When asked why this guy would give her this extra cash, the answer eventually boiled down to this. Back in 1994 when the cap.gains exemption was being taken away, like many people at that time, his (ex-husband) parents decided to put their cottage into his name, to avoid probate and future capital gains taxes. Now I don't know how she reopened the divorce settlement negotiations, but in any event, she basically told him that if he didn't give her this money she was going to go after 1/2 of his parents cottage. Now these parents use this cottage all the time. He probably didn't even remember he owned it, since it basically is and always was, his parents. In any event, I assume, out of the embarassment of getting a divorce and it now affecting his parents, he agreed to this extortion and made this payment to his ex-wife.

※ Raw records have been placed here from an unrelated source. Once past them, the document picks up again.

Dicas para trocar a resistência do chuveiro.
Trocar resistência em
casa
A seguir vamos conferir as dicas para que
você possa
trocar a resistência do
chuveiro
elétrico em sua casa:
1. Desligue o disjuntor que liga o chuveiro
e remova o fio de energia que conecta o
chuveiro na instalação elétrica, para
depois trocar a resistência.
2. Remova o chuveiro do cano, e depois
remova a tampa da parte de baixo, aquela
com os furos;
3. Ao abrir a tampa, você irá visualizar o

I always wondered if his parents ever knew how much money it cost their son, to implement this particular tax strategy. Whether they ended up ahead or not isn't really the point. In my opinion, they should never have given him the cottage until they were ready to give him the cottage and live with all the positives and negatives that would go along with that.

Since then, I always suggest people think about all the possible side effects of joint-ownership, which can sometimes have far reaching implecations to all parties involved.


----------



## MoneyGal (Apr 24, 2009)

OE: this is an extremely valid point and a very useful post. Thanks for typing that out.


----------